Business social network LinkedIn has published an open source a data management system it says can help speed up mobile applications for Apple’s iOS, particularly those that handle large amounts of data.
LinkedIn said the framework, called Rocket Data, is intended as an alternative to Apple’s own Core Data, used in iOS and Mac OS.
“Core Data is a powerful framework, but it pays for this power with complexity,” said LinkedIn developer Peter Livesey in a blog post. “The framework is notorious for crashing the application when something goes wrong.”
Rocket Data originated with a rewrite of LinkedIn’s iOS mobile application that began early last year, according to Livesey.
The company wanted a caching system that would present content to the user while data was still being loaded from the network, but didn’t want to use Core Data due to its tendency to crash the application and because it didn’t scale well, Livesey said.

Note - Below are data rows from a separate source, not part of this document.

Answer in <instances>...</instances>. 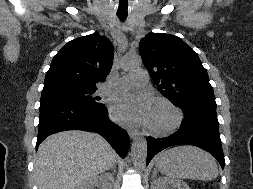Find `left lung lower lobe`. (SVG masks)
I'll return each mask as SVG.
<instances>
[{"instance_id": "left-lung-lower-lobe-1", "label": "left lung lower lobe", "mask_w": 253, "mask_h": 189, "mask_svg": "<svg viewBox=\"0 0 253 189\" xmlns=\"http://www.w3.org/2000/svg\"><path fill=\"white\" fill-rule=\"evenodd\" d=\"M217 118L203 115H185L180 129L167 138L148 137L147 165L160 151L167 147L188 144L208 151L221 165L225 166L224 154L220 143Z\"/></svg>"}]
</instances>
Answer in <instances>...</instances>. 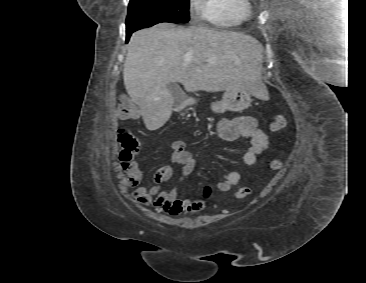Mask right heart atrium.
<instances>
[{
	"label": "right heart atrium",
	"instance_id": "d8ad5b80",
	"mask_svg": "<svg viewBox=\"0 0 366 283\" xmlns=\"http://www.w3.org/2000/svg\"><path fill=\"white\" fill-rule=\"evenodd\" d=\"M189 5L195 13L202 10V0H189Z\"/></svg>",
	"mask_w": 366,
	"mask_h": 283
}]
</instances>
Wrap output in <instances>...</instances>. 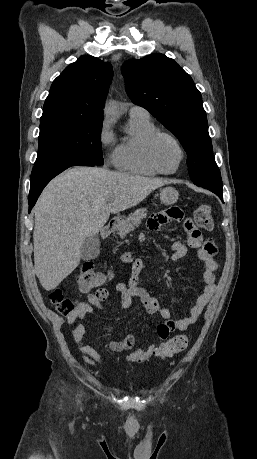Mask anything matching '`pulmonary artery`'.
Listing matches in <instances>:
<instances>
[{
  "mask_svg": "<svg viewBox=\"0 0 257 459\" xmlns=\"http://www.w3.org/2000/svg\"><path fill=\"white\" fill-rule=\"evenodd\" d=\"M129 113L130 115H146V116H149V113L143 108V107H140V106H132L129 110Z\"/></svg>",
  "mask_w": 257,
  "mask_h": 459,
  "instance_id": "pulmonary-artery-1",
  "label": "pulmonary artery"
}]
</instances>
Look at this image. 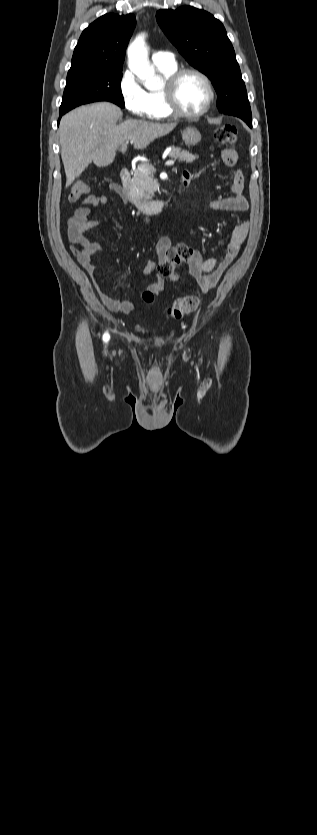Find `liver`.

LinkedIn also wanted to use immutable data models, in which all the data remains in place, unlike the mutable models employed by Core Data, in which new values overwrite old values.
The resulting model management system uses immutable models, managing their consistency and caching.
“Rocket Data scales extremely well to large numbers of models and data providers,” LinkedIn said in the framework’s documentation. “Since it does nearly all of its work on a background thread, you never need to worry about one change slowing down the whole application.”
LinkedIn was able to add caching to all its application’s features with “very little” additional development work, Livesey said.
The company has made the project available on GitHub.
Mobile apps are increasingly used to handle heavy-duty data processing tasks as devices such as smartphones and tablets become standard tools for businesses and consumers, with usage of mobile banking services, for instance, growing rapidly while online banking usage levels off.